Beaucoup des parents pensent que c’est le progrès et que si cela peut permettre de faire des économies, alors tant mieux pour notre pays.
Mais on peut faire autrement pour étudier les cursus des élèves en France, pour trouver les doublons, pour gérer au mieux les dotations financières dans les écoles. Il y a bien d’autres moyens tout aussi efficaces et bien connus des statisticiens et des informaticiens.
D’autres ministères ont déjà mis en place de telles méthodes et, quand je travaillais pour le ministère de l’éducation nationale, ce sont des méthodes respectueuses de chacun des enfants qui étaient mises en place.
Qu’est-ce qui a changé en 10 ans ? Je ne sais pas.
J’ai bien pensé à parler à vos parents de l’idée de constituer un fichier similaire avec TOUS les adultes et leur cursus professionnel (ça n’existe pas bien entendu) pour leur faire comprendre ce qui était construit pour leurs enfants.

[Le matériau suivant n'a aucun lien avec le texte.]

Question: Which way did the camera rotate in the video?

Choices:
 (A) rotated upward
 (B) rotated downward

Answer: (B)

J’ai pensé à vos professeurs
Ils se battent déjà, surtout certains directeurs d’écoles maternelles et primaires qui risquent leur salaire et leur poste chaque mois en s’opposant à ce système et ce fichage.
Pourtant, certains s’essoufflent car ils se battent depuis longtemps et ne se sentent pas aidés, compris.
Normal… cela leur fait du boulot en plus, alors on peut dire qu’ils ne veulent pas du système car ils ne veulent pas du boulot…
Au collège et au lycée, ce ne sont pas les professeurs qui sont concernés par ce fichage mais les proviseurs et secrétariat… donc ils sont moins présents dans ce combat car ils ne voient pas le problème.
De plus, on leur a dit que c’était sécurisé et qu’en primaire, c’était le même système que celui qui avait été mis en place au collège et lycée (ce système s’appelle scolarité).
Or la BNIE concerne TOUS les élèves et étend donc l’ancien système scolarité.
Ils sont donc concernés mais ne sont peut-être pas au courant.

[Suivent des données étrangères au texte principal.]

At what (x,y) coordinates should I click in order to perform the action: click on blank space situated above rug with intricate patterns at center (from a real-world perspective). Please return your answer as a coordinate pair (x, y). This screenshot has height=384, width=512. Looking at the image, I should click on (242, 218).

J’ai pensé à l’agence de défense de la liberté dans l’informatique, la CNIL (commission nationale informatique et liberté)
Cette commission, c’est elle qui défend nos libertés à être ou ne pas être fichés dans des systèmes informatiques.
Malheureusement, la CNIL a publié sur son site un mode d’emploi sur la base élève du premier degré (maternelle et primaire) qui affirme que la BNIE n’existe pas, en jouant sur l’appellation de cette base et donc la confusion.
Exprès ou non, je n’en sais rien….
Quoiqu’il en soit, cette commission met beaucoup de mots, de temps et de personnes pour affirmer que le fichier national du premier degré est anonyme, et ils ne parlent pas de la BNIE…
Par contre, aucun document des déclarations obligatoires n’est publié sur leur site.
Sont-ils débordés ? N’ont-ils pas vus ? N’ont-ils pas compris ?
Comment faire quand ceux qui garantissent nos libertés sont peut-être aveugles et semble refuser le débat ?

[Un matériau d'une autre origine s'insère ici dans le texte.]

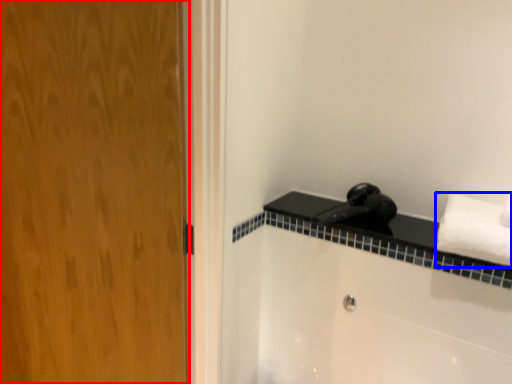 Question: Which object appears closest to the camera in this image, door (highlighted by a red box) or towel (highlighted by a blue box)?

Choices:
 (A) door
 (B) towel

Answer: (A) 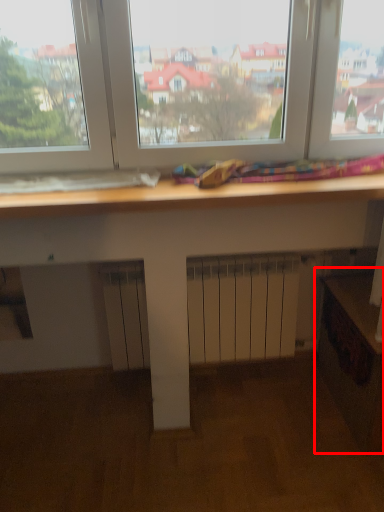 Question: From the image's perspective, what is the correct spatial positioning of workbench (annotated by the red box) in reference to drawer?

Choices:
 (A) above
 (B) below

Answer: (B)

J’ai pensé à nos politiques
Le problème, c’est que le système initial a été mis en place par la candidate au deuxième tour de la dernière élection présidentielle. Le système est aujourd’hui conforté par notre président de la république, l’autre candidat de cette dernière élection.
Les deux adorent les sondages, les chiffres et semblent confondre la gestion locale (qui ?) avec la statistique nationale (combien ?).
Certains autres politiques se bougent un tout petit peu, mais ils sont un peu gênés par le courant commun de pensée initié par nos deux leaders.
Savoir qui, c’est aussi très pratique pour un politique qui veut être élu….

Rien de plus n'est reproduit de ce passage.